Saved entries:
******

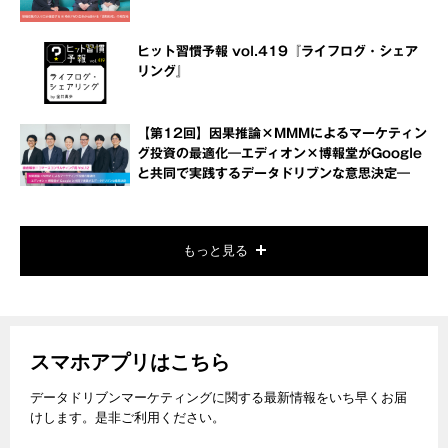
ヒット習慣予報 vol.419『ライフログ・シェア
リング』
【第12回】因果推論×MMMによるマーケティン
グ投資の最適化―エディオン×博報堂がGoogle
と共同で実践するデータドリブンな意思決定―
もっと見る
スマホアプリはこちら
データドリブンマーケティングに関する最新情報をいち早くお届
けします。是非ご利用ください。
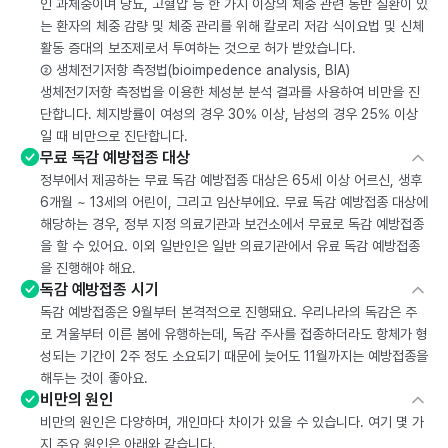
인 과체중이며 당뇨, 고혈압 등 한 가지 이상의 체중 관련 동반 질환이 있
는 환자의 체중 감량 및 체중 관리를 위해 칼로리 저감 식이요법 및 신체
활동 증대의 보조제로서 투여하는 것으로 허가 받았습니다.
② 생체전기저항 측정법(bioimpedence analysis, BIA)
생체전기저항 측정법을 이용한 체성분 분석 결과를 사용하여 비만을 진
단합니다. 체지방률이 여성의 경우 30% 이상, 남성의 경우 25% 이상
일 때 비만으로 진단합니다.
무료 독감 예방접종 대상
정부에서 제공하는 무료 독감 예방접종 대상은 65세 이상 어르신, 생후
6개월 ~ 13세의 어린이, 그리고 임산부에요. 무료 독감 예방접종 대상에
해당하는 경우, 정부 지정 의료기관과 보건소에서 무료로 독감 예방접종
을 할 수 있어요. 이외 일반인은 일반 의료기관에서 유료 독감 예방접종
을 진행해야 해요.
독감 예방접종 시기
독감 예방접종은 9월부터 본격적으로 진행돼요. 우리나라의 독감은 주
로 겨울부터 이른 봄에 유행하는데, 독감 주사를 접종하더라도 항체가 형
성되는 기간이 2주 정도 소요되기 때문에 늦어도 11월까지는 예방접종을
해두는 것이 좋아요.
비만의 원인
비만의 원인은 다양하며, 개인마다 차이가 있을 수 있습니다. 여기 몇 가
지 주요 원인은 아래와 같습니다.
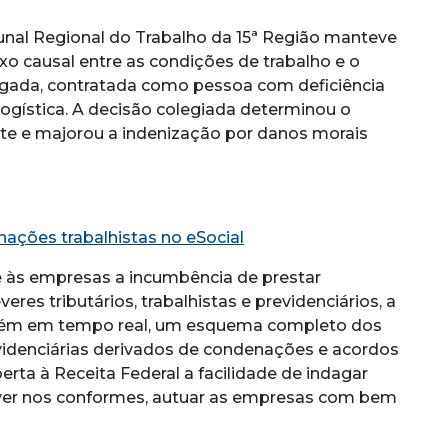
unal Regional do Trabalho da 15ª Região manteve
xo causal entre as condições de trabalho e o
gada, contratada como pessoa com deficiência
 logística. A decisão colegiada determinou o
te e majorou a indenização por danos morais
ações trabalhistas no eSocial
 às empresas a incumbência de prestar
es tributários, trabalhistas e previdenciários, a
bém em tempo real, um esquema completo dos
idenciárias derivados de condenações e acordos
berta à Receita Federal a facilidade de indagar
tiver nos conformes, autuar as empresas com bem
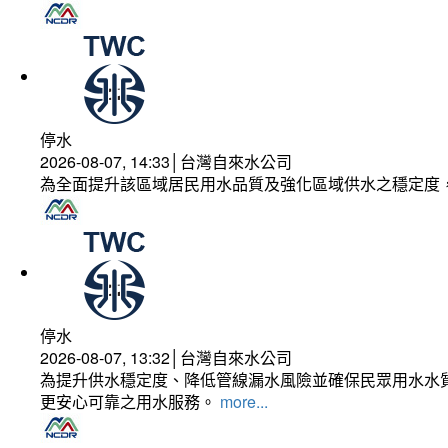
停水
2026-08-07, 14:33│台灣自來水公司
為全面提升該區域居民用水品質及強化區域供水之穩定度
停水
2026-08-07, 13:32│台灣自來水公司
為提升供水穩定度、降低管線漏水風險並確保民眾用水水質
更安心可靠之用水服務。
more...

******

→ **Exercise**: Keep every word of the records and none of the pictures when you print them again.

→ **Solution to this task**:
ヒット習慣予報 vol.419『ライフログ・シェア
リング』
【第12回】因果推論×MMMによるマーケティン
グ投資の最適化―エディオン×博報堂がGoogle
と共同で実践するデータドリブンな意思決定―
もっと見る
スマホアプリはこちら
データドリブンマーケティングに関する最新情報をいち早くお届
けします。是非ご利用ください。
인 과체중이며 당뇨, 고혈압 등 한 가지 이상의 체중 관련 동반 질환이 있
는 환자의 체중 감량 및 체중 관리를 위해 칼로리 저감 식이요법 및 신체
활동 증대의 보조제로서 투여하는 것으로 허가 받았습니다.
② 생체전기저항 측정법(bioimpedence analysis, BIA)
생체전기저항 측정법을 이용한 체성분 분석 결과를 사용하여 비만을 진
단합니다. 체지방률이 여성의 경우 30% 이상, 남성의 경우 25% 이상
일 때 비만으로 진단합니다.
무료 독감 예방접종 대상
정부에서 제공하는 무료 독감 예방접종 대상은 65세 이상 어르신, 생후
6개월 ~ 13세의 어린이, 그리고 임산부에요. 무료 독감 예방접종 대상에
해당하는 경우, 정부 지정 의료기관과 보건소에서 무료로 독감 예방접종
을 할 수 있어요. 이외 일반인은 일반 의료기관에서 유료 독감 예방접종
을 진행해야 해요.
독감 예방접종 시기
독감 예방접종은 9월부터 본격적으로 진행돼요. 우리나라의 독감은 주
로 겨울부터 이른 봄에 유행하는데, 독감 주사를 접종하더라도 항체가 형
성되는 기간이 2주 정도 소요되기 때문에 늦어도 11월까지는 예방접종을
해두는 것이 좋아요.
비만의 원인
비만의 원인은 다양하며, 개인마다 차이가 있을 수 있습니다. 여기 몇 가
지 주요 원인은 아래와 같습니다.
unal Regional do Trabalho da 15ª Região manteve
xo causal entre as condições de trabalho e o
gada, contratada como pessoa com deficiência
 logística. A decisão colegiada determinou o
te e majorou a indenização por danos morais
ações trabalhistas no eSocial
 às empresas a incumbência de prestar
es tributários, trabalhistas e previdenciários, a
bém em tempo real, um esquema completo dos
idenciárias derivados de condenações e acordos
berta à Receita Federal a facilidade de indagar
tiver nos conformes, autuar as empresas com bem
停水
2026-08-07, 14:33│台灣自來水公司
為全面提升該區域居民用水品質及強化區域供水之穩定度
停水
2026-08-07, 13:32│台灣自來水公司
為提升供水穩定度、降低管線漏水風險並確保民眾用水水質
更安心可靠之用水服務。
more...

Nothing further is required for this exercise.